Actuellement, il continue de dédier des représentations rituelles de « Sosei Kagura » dans des sites sacrés, tant au Japon qu’à l’étranger. En 2026, son œuvre innovante sur le Kimono, intégrant l’artisanat traditionnel japonais, a reçu le prix « Outstanding Kimono Design Innovator » lors de l’OSKAR Luxury Gala à Hollywood, aux États-Unis.


※Shinko-ko
Situé près du sanctuaire Hiraoka, le premier sanctuaire (Ichinomiya) de la province de Kawachi, l’« Shinko-ko » est un rassemblement de praticiens spirituels centré autour de la résidence privée et du dojo principal du Maître Hiroaki Omote (ci-après dénommé Maître Shogetsu).
Dès son adolescence, animé par la vision de réaliser une utopie mondiale pacifique et harmonieuse, Maître Shogetsu s’est engagé sur la voie du Ko-Shinto et du Shugendo sous la direction de son père, Noriyoshi Omote. Il a ensuite approfondi sa formation sous la tutelle du Maître Chihiro Kawarada, ce qui a conduit à la fondation de l’Shinko-ko.

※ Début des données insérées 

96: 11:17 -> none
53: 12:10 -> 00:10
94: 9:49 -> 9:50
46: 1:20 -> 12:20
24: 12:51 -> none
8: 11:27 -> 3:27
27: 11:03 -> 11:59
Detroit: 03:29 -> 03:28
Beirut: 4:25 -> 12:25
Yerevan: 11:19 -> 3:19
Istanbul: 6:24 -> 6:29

Après un entraînement ascétique rigoureux au cœur du mont Ikoma, il a eu le privilège de recevoir les profonds enseignements de Tadachika Nakayama — un vénérable ancien de la lignée maternelle de l’Empereur Meiji, qui supervisait les rituels impériaux. Cette connexion sacrée a mené à l’invocation divine d’Amemoto Nagareru Uzumitakaratsurugi no Ookami, le Taigenrei (Grand Esprit Primal) responsable de la protection spirituelle de la nation. Cette divinité a ensuite été enchâssée au dojo principal de l’Shinko-ko.

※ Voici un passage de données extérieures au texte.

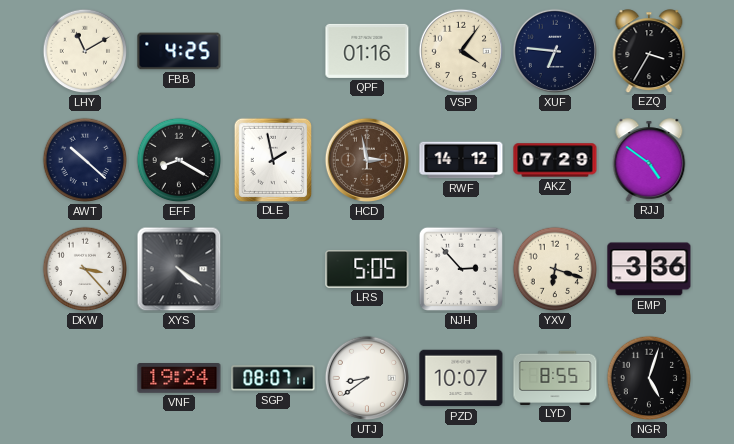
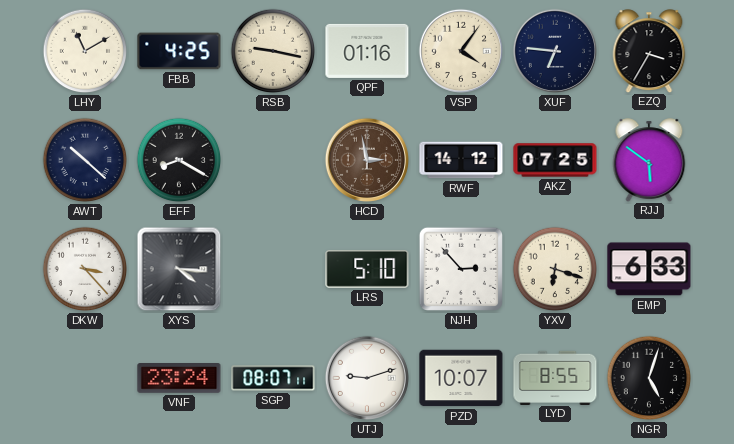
RSB: none -> 9:17
DLE: 1:58 -> none
AKZ: 07:29 -> 07:25
RJJ: 4:51 -> 5:51
XYS: 4:21 -> 4:16
LRS: 5:05 -> 5:10
EMP: 3:36 -> 6:33
VNF: 19:24 -> 23:24
UTJ: 8:39 -> 9:12
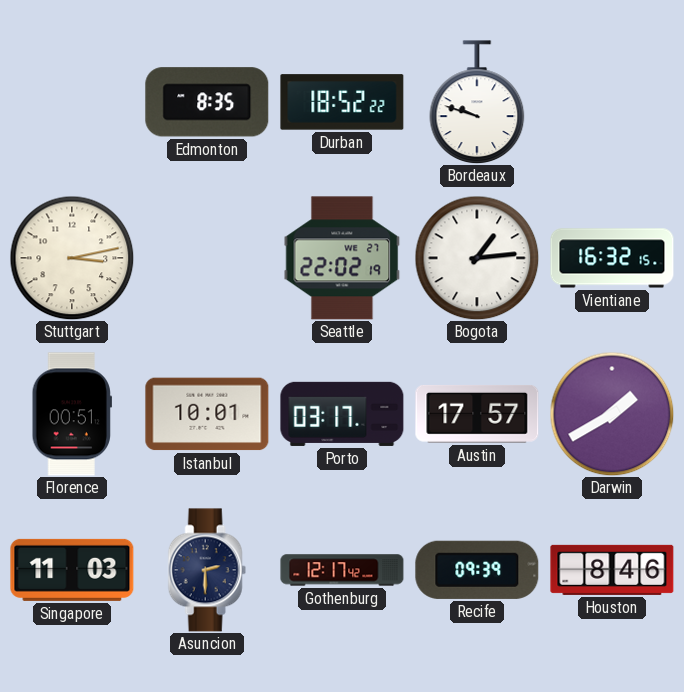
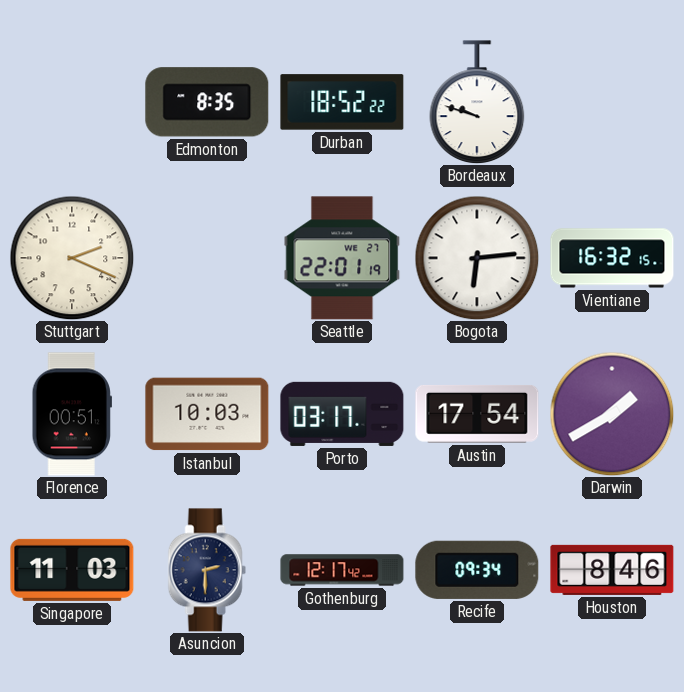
Stuttgart: 3:13 -> 2:19
Seattle: 22:02 -> 22:01
Bogota: 1:14 -> 6:14
Istanbul: 10:01 -> 10:03
Austin: 17:57 -> 17:54
Recife: 09:39 -> 09:34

Dans le monde actuel marqué par des bouleversements mondiaux croissants, la voie du Kannagara (la voie des dieux telle qu’elle se déploie naturellement) transmise à travers le Japon est précisément ce qui peut apporter l’harmonie à tous les hommes et à toute la création, servant de phare non seulement pour le Japon, mais pour le monde entier. L’Shinko-ko porte la noble mission et la responsabilité de pratiquer activement et de manifester ce monde idéal.

※Le sanctuaire Hiraoka
Situé à Izumoi-cho, dans la ville de Higashiosaka (préfecture d’Osaka), le sanctuaire Hiraoka est un lieu de culte shintoïste d’une profonde vénération et d’une grande importance historique. Répertorié comme un Shikinaisha (plus précisément un Myojin Taisha, un sanctuaire de haute renommée spirituelle), il est révéré depuis les temps anciens comme l’Ichinomiya (premier sanctuaire) de la province de Kawachi. Sous le système moderne de classification des sanctuaires, il détenait le rang prestigieux de Kanpei Taisha (grand sanctuaire impérial) et est actuellement désigné comme Beppyo Jinja (sanctuaire spécial) par l’Association des sanctuaires shinto (Jinja Honcho). Niché au pied occidental des monts Ikoma, il fait face au mont sacré Kamizudake. Cet ancien sanctuaire est principalement dédié à Ameno-koyane-no-mikoto, la divinité ancestrale du clan Nakatomi, et occupe une place immensément significative dans l’histoire et la culture japonaises.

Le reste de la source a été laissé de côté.